One of the preeminent researchers in the field is Penn State's Michael Mann. In response to Masters' inquiry, Mann responded, ""Our work certainly supports the increased incidence of persistent weather extremes of this sort (in fact, there's a new study just out that further confirms that these events are indeed increasing in Europe during the warm season), so the connection is plausible but not confirmed."

Adds Masters, "While the connections to climate change of the grounding of the Ever Given and closure of the Suez Canal are speculative, the event serves as a warning that climate change can be expected to cause an increase in extreme events that will impact critical global trade chokepoints." He cited a 2017 report from Chatham House which pointed to 14 global chokepoints vital to shipping food needed by 2.8 billion people. Between 2002-17, all but one experienced interruptions. Our globally interconnected world leaves us increasingly vulnerable in so many ways. And it is becoming worse as disruptions intensify. The Suez blockage is only the latest instance. It is time to reconsider the economic logic of globalisation, and move to a broader social and ecological framework that guides away from private interests towards the public common good. That will bring us back to places and communities.

In a book that was a bible of the 1990s anti-globalisation movement, The Case Against the Global Economy, and For a Turn to the Local, co-editor Jerry Mander asked, ". . . does this system work? . . . Who benefits from this? Will it be working people who, in the United States at least, seem mainly to be losing jobs to machines and corporate flight? Will it be farmers who, thus far, whether in Asia, Africa, or North America, are being maneuvered off their lands to make way for huge corporate monocultural farming . .  . . . And what of the ecological results? Can ever-increasing consumption be sustained forever? Are we, as individuals, as families, and as communities and nations, made more secure, less anxious, more in control of our destinies? . . . even at it optimum performance level, the long-term benefits go to a tiny minority of people who sit at the hub of the process and to a slightly larger minority that can retain an economic connection to it . . ."

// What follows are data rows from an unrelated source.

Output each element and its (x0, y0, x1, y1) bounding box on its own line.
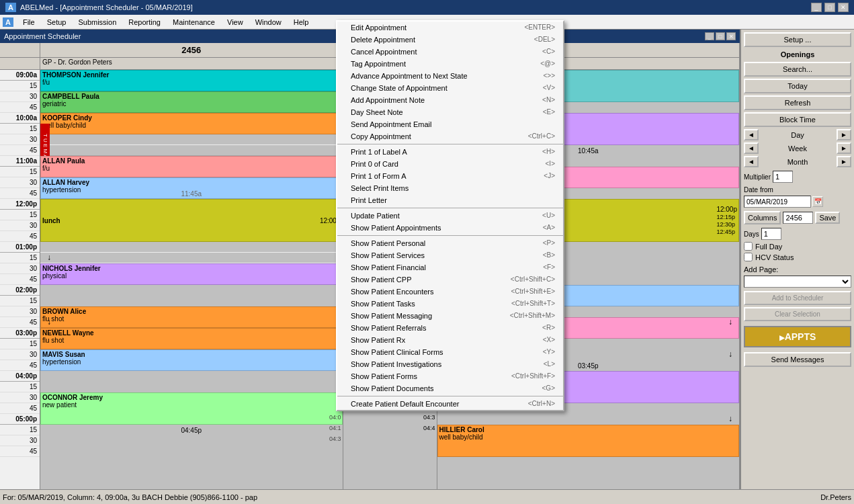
month-next-button[interactable]: ► (837, 156, 851, 167)
ctx-show-investigations[interactable]: Show Patient Investigations <L> (337, 358, 563, 370)
ctx-print-label-a[interactable]: Print 1 of Label A <H> (337, 146, 563, 158)
ctx-show-appointments[interactable]: Show Patient Appointments <A> (337, 222, 563, 234)
ctx-print-card[interactable]: Print 0 of Card <I> (337, 158, 563, 170)
full-day-checkbox[interactable] (744, 242, 753, 251)
day-prev-button[interactable]: ◄ (744, 129, 759, 140)
ctx-show-tasks[interactable]: Show Patient Tasks <Ctrl+Shift+T> (337, 298, 563, 310)
ctx-show-clinical-forms[interactable]: Show Patient Clinical Forms <Y> (337, 346, 563, 358)
refresh-button[interactable]: Refresh (744, 95, 851, 110)
appts-logo[interactable]: ▶APPTS (744, 326, 851, 347)
ctx-update-patient[interactable]: Update Patient <U> (337, 210, 563, 222)
openings-label: Openings (744, 50, 851, 58)
menu-help[interactable]: Help (288, 17, 314, 28)
ctx-show-referrals[interactable]: Show Patient Referrals <R> (337, 322, 563, 334)
time-1200p: 12:00p (0, 199, 40, 210)
time-330: 30 (0, 349, 40, 360)
ctx-change-state[interactable]: Change State of Appointment <V> (337, 82, 563, 94)
time-1145: 45 (0, 188, 40, 199)
ctx-create-default-encounter[interactable]: Create Patient Default Encounter <Ctrl+N… (337, 398, 563, 410)
doctor-col1: GP - Dr. Gordon Peters (40, 58, 343, 69)
close-button[interactable]: ✕ (838, 3, 849, 12)
ctx-advance-appointment[interactable]: Advance Appointment to Next State <>> (337, 70, 563, 82)
multiplier-row: Multiplier (744, 171, 851, 183)
menu-maintenance[interactable]: Maintenance (167, 17, 220, 28)
ctx-copy-appointment[interactable]: Copy Appointment <Ctrl+C> (337, 130, 563, 142)
time-115: 15 (0, 253, 40, 263)
full-day-row: Full Day (744, 242, 851, 251)
ctx-tag-appointment[interactable]: Tag Appointment <@> (337, 58, 563, 70)
ctx-select-print[interactable]: Select Print Items (337, 182, 563, 194)
appt-mavis[interactable]: MAVIS Susan hypertension (40, 349, 343, 371)
ctx-show-clinical-forms-shortcut: <Y> (543, 348, 555, 356)
add-page-select[interactable] (744, 276, 851, 288)
ctx-show-services[interactable]: Show Patient Services <B> (337, 249, 563, 261)
save-button[interactable]: Save (815, 212, 840, 224)
ctx-sep-2 (337, 208, 563, 208)
ctx-print-card-shortcut: <I> (546, 160, 555, 168)
menu-window[interactable]: Window (250, 17, 287, 28)
send-messages-button[interactable]: Send Messages (744, 352, 851, 367)
clear-selection-button[interactable]: Clear Selection (744, 307, 851, 321)
hcv-checkbox[interactable] (744, 253, 753, 261)
menu-submission[interactable]: Submission (73, 17, 122, 28)
ctx-print-letter[interactable]: Print Letter (337, 194, 563, 206)
block-time-button[interactable]: Block Time (744, 112, 851, 127)
time-400p: 04:00p (0, 371, 40, 382)
ctx-show-messaging[interactable]: Show Patient Messaging <Ctrl+Shift+M> (337, 310, 563, 322)
ctx-delete-appointment[interactable]: Delete Appointment <DEL> (337, 34, 563, 46)
inner-close[interactable]: ✕ (726, 32, 736, 40)
setup-button[interactable]: Setup ... (744, 32, 851, 47)
ctx-cancel-appointment[interactable]: Cancel Appointment <C> (337, 46, 563, 58)
ctx-day-sheet[interactable]: Day Sheet Note <E> (337, 106, 563, 118)
appt-hillier[interactable]: HILLIER Carol well baby/child (437, 425, 740, 457)
arrow-col1: ↓ (47, 253, 51, 262)
appt-campbell[interactable]: CAMPBELL Paula geriatric (40, 91, 343, 113)
ctx-show-rx[interactable]: Show Patient Rx <X> (337, 334, 563, 346)
ctx-create-default-encounter-shortcut: <Ctrl+N> (528, 400, 555, 408)
ctx-show-financial[interactable]: Show Patient Financial <F> (337, 261, 563, 274)
appt-kooper[interactable]: KOOPER Cindy well baby/child (40, 113, 343, 134)
ctx-edit-shortcut: <ENTER> (524, 24, 555, 32)
week-prev-button[interactable]: ◄ (744, 142, 759, 154)
ctx-sep-4 (337, 396, 563, 396)
ctx-show-cpp[interactable]: Show Patient CPP <Ctrl+Shift+C> (337, 274, 563, 286)
appt-nichols[interactable]: NICHOLS Jennifer physical (40, 263, 343, 285)
minimize-button[interactable]: _ (811, 3, 822, 12)
add-to-scheduler-button[interactable]: Add to Scheduler (744, 291, 851, 305)
ctx-edit-appointment[interactable]: Edit Appointment <ENTER> (337, 22, 563, 34)
ctx-add-note[interactable]: Add Appointment Note <N> (337, 94, 563, 106)
ctx-show-personal[interactable]: Show Patient Personal <P> (337, 237, 563, 249)
ctx-show-personal-label: Show Patient Personal (351, 239, 425, 247)
week-next-button[interactable]: ► (837, 142, 851, 154)
ctx-send-email[interactable]: Send Appointment Email (337, 118, 563, 130)
appt-oconnor[interactable]: OCONNOR Jeremy new patient (40, 392, 343, 425)
ctx-print-form-a[interactable]: Print 1 of Form A <J> (337, 170, 563, 182)
appt-allan-paula[interactable]: ALLAN Paula f/u (40, 156, 343, 177)
calendar-icon[interactable]: 📅 (812, 196, 823, 207)
columns-button[interactable]: Columns (744, 211, 781, 224)
menu-reporting[interactable]: Reporting (123, 17, 166, 28)
ctx-show-forms[interactable]: Show Patient Forms <Ctrl+Shift+F> (337, 370, 563, 382)
appt-thompson[interactable]: THOMPSON Jennifer f/u (40, 70, 343, 91)
appt-lunch-1[interactable]: lunch 12:00p (40, 199, 343, 242)
days-input[interactable] (761, 228, 781, 240)
menu-view[interactable]: View (222, 17, 249, 28)
inner-minimize[interactable]: _ (705, 32, 714, 40)
search-button[interactable]: Search... (744, 62, 851, 77)
maximize-button[interactable]: □ (824, 3, 835, 12)
day-next-button[interactable]: ► (837, 129, 851, 140)
appt-brown[interactable]: BROWN Alice flu shot (40, 306, 343, 328)
month-prev-button[interactable]: ◄ (744, 156, 759, 167)
appt-newell[interactable]: NEWELL Wayne flu shot (40, 328, 343, 349)
menu-file[interactable]: File (17, 17, 40, 28)
time-500p: 05:00p (0, 414, 40, 425)
inner-maximize[interactable]: □ (716, 32, 725, 40)
today-button[interactable]: Today (744, 79, 851, 93)
menu-setup[interactable]: Setup (42, 17, 72, 28)
date-from-input[interactable] (744, 196, 811, 208)
columns-input[interactable] (783, 212, 813, 224)
ctx-show-documents[interactable]: Show Patient Documents <G> (337, 382, 563, 394)
time-415: 15 (0, 382, 40, 392)
ctx-show-encounters[interactable]: Show Patient Encounters <Ctrl+Shift+E> (337, 286, 563, 298)
multiplier-input[interactable] (773, 171, 793, 183)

Mander's questions and conclusion are as cogent as when they were first published 25 years ago. As is the prescription of the book, economies more oriented to the local, to communities, and to ecosystems. People who have advocated such a return to the local have been dismissed as starry-eyed utopian dreamers going against inevitable trends. If the past week has demonstrated anything, it is that those who believe we can keep running the global machine as we have without breakdowns are the real fantasists. And that nothing could be more practical or realistic than looking for ways to bring economics closer to home.